6 medium beetroots (raw)

2 red bell peppers

2 tbsp of tomato paste

2 litre of cold water

2 bay leafs

1 tbsp of black pepper corns

1 tbsp of coriander seeds

1 tbsp of fennel seeds

4 cloves of garlic

a bunch of dill

a small bunch of parsley

1 tbsp of salt

1 jar of fermented cabbage (preferably red)

1 tin of red kidney beans

2 tsp of smoked paprika

1 medium red onion

1 tbsp of brown sugar

2 tbsp of pomegranate molasses

2 cloves of garlic, minced

4 tbsp of sour cream

4 tbsp of chopped dill and parsley

unrefined sunflower oil for frying and roasting

Additional salt to taste


Finely dice the onion, peel and grate the carrot. Heat up a tbsp of sunflower oil in a large pot and fry the onion and carrot for about 8 minutes until golden. Meanwhile, peel and grate two beetroots, thinly slice one red pepper, removing the seeds, and add the vegetables to the pot together with the tomato paste and a splash of water. Season with salt to taste and fry for another 5-8 minutes.

Top with 2 litres of cold water, add the bayleaves as well as all the seeds, peeled whole garlic cloves, and half of the fresh dill and parsley. Season with a tbsp of salt and bring to boil. Lower the heat, add half of the fermented red cabbage with its brine and let simmer on low heat for 40 minutes to an hour.

Switch off the heat and let the borsch rest for another hour, while you prepare the rest of the elements. If you can make the broth 24 hours in advance you will be rewarded with an even better tasting soup, but a few hours of resting will also do the trick.

So far, so good, but here is where the recipe starts to deviate from the norm quite a lot.

To prepare the vegetables that will grace the plate and also add extra flavour and texture to the soup, you will need to do a bit of roasting.
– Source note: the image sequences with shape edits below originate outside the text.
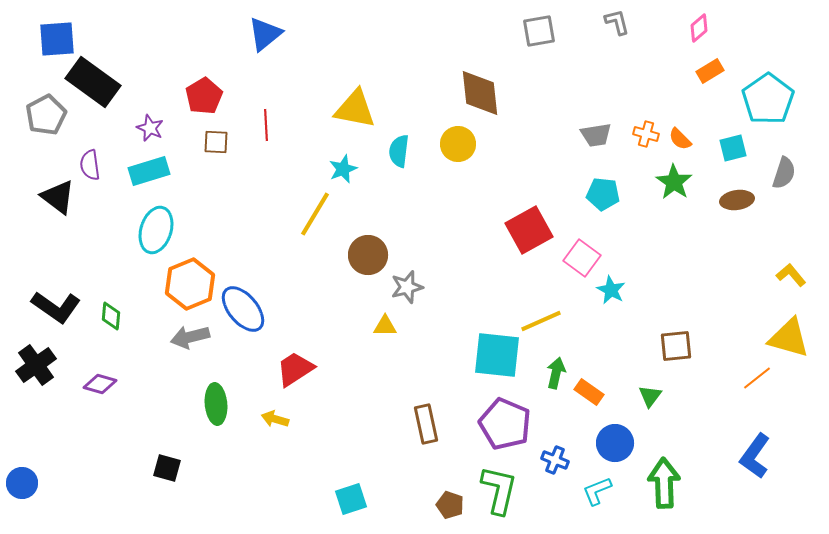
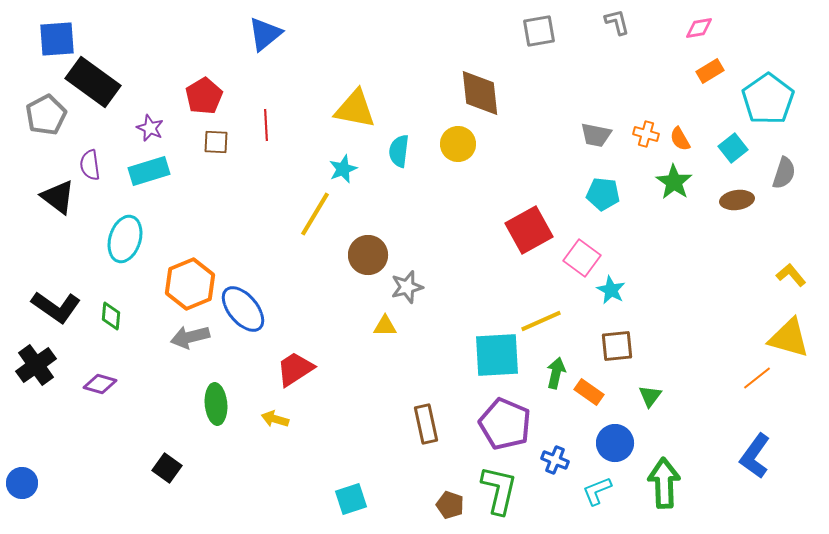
pink diamond at (699, 28): rotated 32 degrees clockwise
gray trapezoid at (596, 135): rotated 20 degrees clockwise
orange semicircle at (680, 139): rotated 15 degrees clockwise
cyan square at (733, 148): rotated 24 degrees counterclockwise
cyan ellipse at (156, 230): moved 31 px left, 9 px down
brown square at (676, 346): moved 59 px left
cyan square at (497, 355): rotated 9 degrees counterclockwise
black square at (167, 468): rotated 20 degrees clockwise
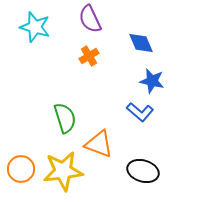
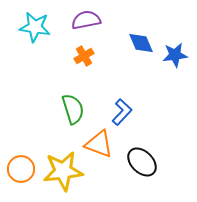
purple semicircle: moved 4 px left, 1 px down; rotated 104 degrees clockwise
cyan star: rotated 8 degrees counterclockwise
orange cross: moved 5 px left
blue star: moved 23 px right, 26 px up; rotated 20 degrees counterclockwise
blue L-shape: moved 18 px left; rotated 88 degrees counterclockwise
green semicircle: moved 8 px right, 9 px up
black ellipse: moved 1 px left, 9 px up; rotated 28 degrees clockwise
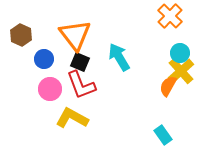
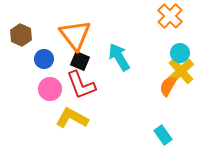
black square: moved 1 px up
Start by preheating the oven to 160C.

Peel the remaining 4 beetroots, cut into wedges and dress with oil, salt and a dash of pomegranate molasses. Peel the red onion, cut into wedges and season with salt and brown sugar to bring out their sweetness and promote caramelisation. Roast in the oven together with the beetroot for 30 minutes. Next, drain the kidney beans, dress them with salt, oil and smoked paprika. Deseed the red pepper and cut into thin strips, dressing with salt and oil. Roast the two together as they will only need 10-15 minutes.


When ready to serve, strain the broth through a sieve or a muslin cloth, discarding the boiled vegetables. All we need is that rich broth! Reheat again if necessary. Next, we will create layers of texture and flavours in each bowl by adding a heaped tbsp of raw kraut to each, as well as a handful of roasted beets, onions, kidney beans and peppers. Top each bowl with hot broth and add a dollop of sour cream and a generous sprinkle of fresh dill and parsley. The intensity of the flavours and textures of this dish is beyond words, while the look of the bowl will seduce the eye without a doubt.